Each allocation also needs an entry in the page table (actually a virtual memory...

masklinn · on Feb 2, 2021

> 100000 * (8MiB reserved, 1..4KiB used stack) needs ~784MiB RAM.

Yeah so nothing really relevant, that's 1/20th of a relatively basic dev laptop's memory for 100k threads.

And of course that's an insane worst-case scenario of 8MB stacks, which the linux devs picked because they wanted to add a limit to the stack but didn't really care for having one, Windows uses 1MB stacks and macOS uses 512k off-main stacks, so you don't need anywhere near 8MB to get C-compatible stack sizes.

labawi · on Feb 2, 2021

> It's only vmem though is the point

With 8M/4M/2M/1M/512k stack size, 4K page size, you get about 800M/800M/800M/600M/500M RAM usage, of which only 400M is usable, rest is overhead. At 16K page size, it's ~1600M. Compared to 200M if using 2K side-by-side stacks, in any configuration.

Yes, probably not too excessive, even though it is noticeable when you spawn theads for anything and everything, and run more than a single application on a non-SV-developer PC.

I think main problems start when you actually touch more than the base allocation of the stack (or just use 16K pages). Maybe segmented stacks grow from 200M to 300M, 500M or whatever you actually use at a given time (with say 20-60% efficiency), but your C-compatible stacks might go from 500M to 3G¹ if you on average touch just 32K of stack per thread with some unlucky function, even though at any given time only the same ~100M of memory actually stores useful information.
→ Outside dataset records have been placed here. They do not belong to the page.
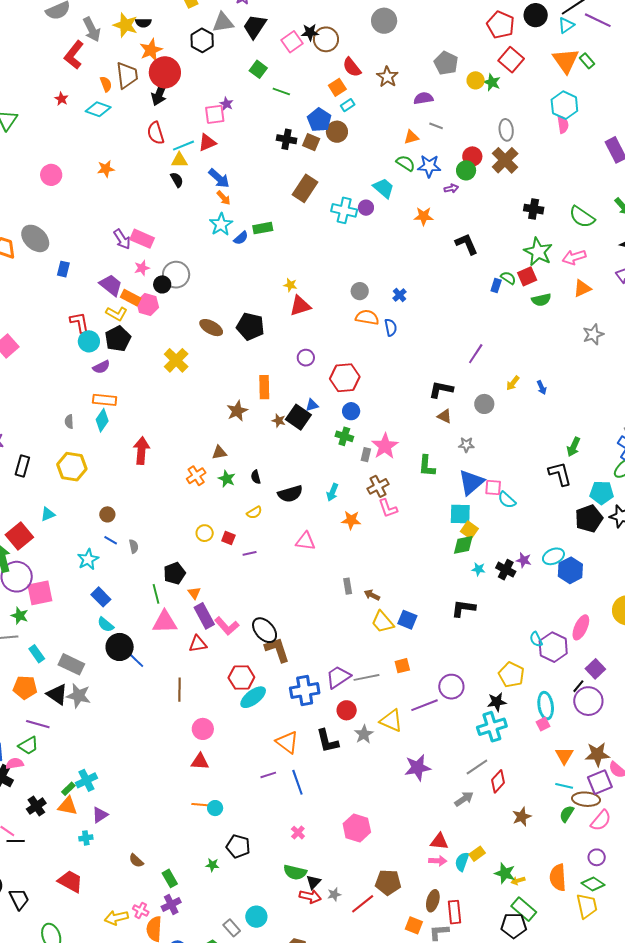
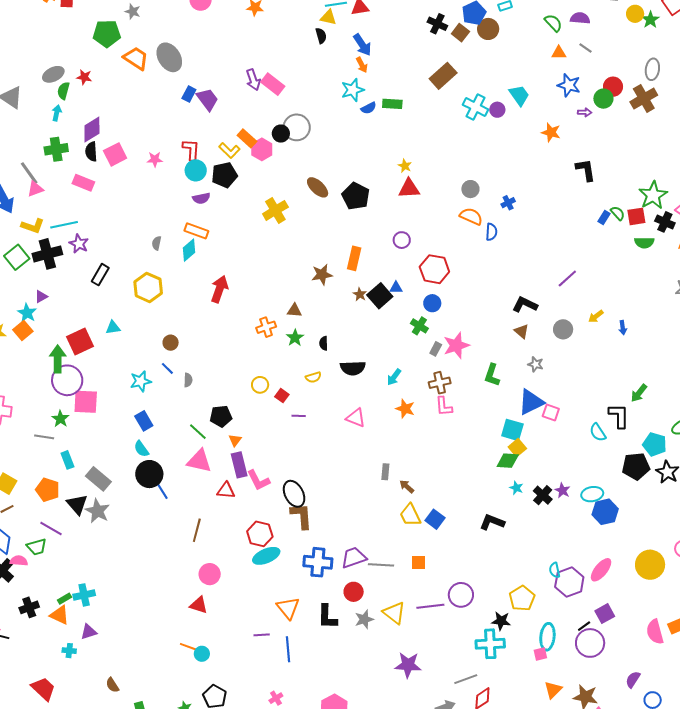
green semicircle: (406, 163) -> (553, 23), moved
black cross: (534, 209) -> (665, 222), moved
pink star: (142, 268) -> (155, 159), moved
purple trapezoid: (111, 285) -> (207, 99), moved
cyan semicircle: (507, 500) -> (598, 432), moved
green line: (156, 594) -> (198, 432), turned -48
¹ or more, no idea how high it typically goes, but that in itself is a nasty gotcha, and a likely reason you won't find "lightweight" threading in combination with native per-thread stacks

masklinn · on Feb 3, 2021

> With 8M/4M/2M/1M/512k stack size, 4K page size, you get about 800M/800M/800M/600M/500M RAM usage

Simulating this (by creating 100k maps of the relevant sizes) there is no difference in RES between 8M pages and 512K pages: it was ~495M for both, only the VMEM varied (respectively ~780G and ~50G). Touching the second page increased the RES of both to ~816M, which is about what you'd expect.
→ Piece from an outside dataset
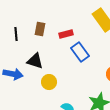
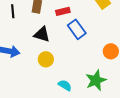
black triangle: (35, 61) -> (42, 34), moved

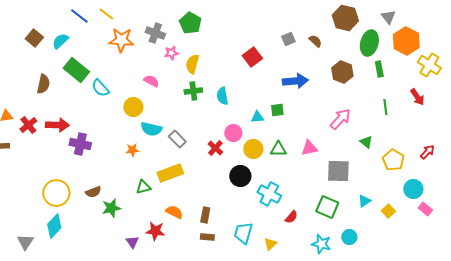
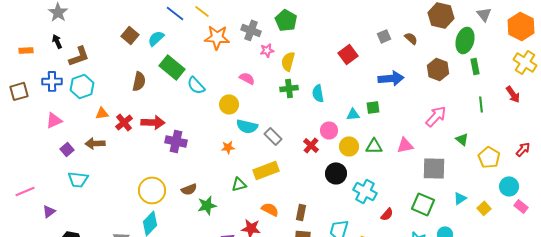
orange hexagon: (406, 41) -> (521, 26), moved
This is on a more or less stock x64 Mint.

> I think main problems start when you actually touch more than the base allocation of the stack

The thing is you're unlikely to do that in all of your 100k routines, most of them will not grow beyond their first page, and maybe their second… at which point the routine's stack would have grown to 8k anyway.
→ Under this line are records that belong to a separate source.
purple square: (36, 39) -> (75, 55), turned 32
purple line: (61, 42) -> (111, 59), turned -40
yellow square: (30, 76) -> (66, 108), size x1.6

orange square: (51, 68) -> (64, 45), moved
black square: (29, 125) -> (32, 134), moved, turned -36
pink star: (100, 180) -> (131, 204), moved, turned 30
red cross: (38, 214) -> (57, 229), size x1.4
> maybe segmented stacks grow from 200M to 300M, 500M or whatever you actually use at a given time (with say 20-60% efficiency)

Go has not used segmented stacks since 1.3.

> your C-compatible stacks might go from 500M to 3G¹ if you on average touch just 32K of stack per thread with some unlucky function

Your not-C-compatible stacks will do the exact same thing. Since 1.3, stacks are realloc'd and double in size on every overflow.

The Go runtime will also shrink stacks if able (halving them) during a GC run, but you can do essentially the same thing on your C stack using madvise(2), and without the need to copy stack data around.

So what gain there is, is really only for goroutines which never grow beyond their initial size (and only since the default stack was decreased from 8k to 2k in 1.4), at the cost of all the C incompatiblity mess. And it assumes these 2k stacks are allocated from a reusable pool (which is probably a fair assumption though I certainly did not check it) otherwise they'd be on different pages anyway.

labawi · on Feb 5, 2021

> Simulating this .. there is no difference in RES between 8M pages and 512K pages

Linux memory management has notoriously complicated reporting. Your program only has 495M of usable memory mapped (RSS; not sure where the extra 100M is coming from), but RSS does not count page tables.

You cannot actually use the 400M of sparsely allocated memory (4K at 2+MB intervals) without another 400M of page tables. I'd suggest you try allocating and using >50% of RAM, or just compare how much can you use sparsely vs. dense before your program hits OOM. Note, you may need to enable overcommit, increase maximum map count, if you are mapping region seperately and preferably disable swap to avoid thrashing.

  sysctl vm.overcommit_memory=1
  sysctl vm.max_map_count=10000000
  swapoff -a

You can also watch /proc/memory PageTables total, which should show the difference.

That being said, I don't use go, I was merely pointing out that virtual memory management is not magical, and it has real memory costs when doing sparse allocations (also has quite significant other costs).

> The Go runtime will also shrink stacks if able (halving them) during a GC run, but you can do essentially the same thing on your C stack using madvise(2), and without the need to copy stack data around.

While you could do that, I believe it requires a syscall per-stack, which might be more expensive than a bit of copying, and I'm not completely sure how easy it would be to determine whether the memory has in fact been allocated and needs freeing.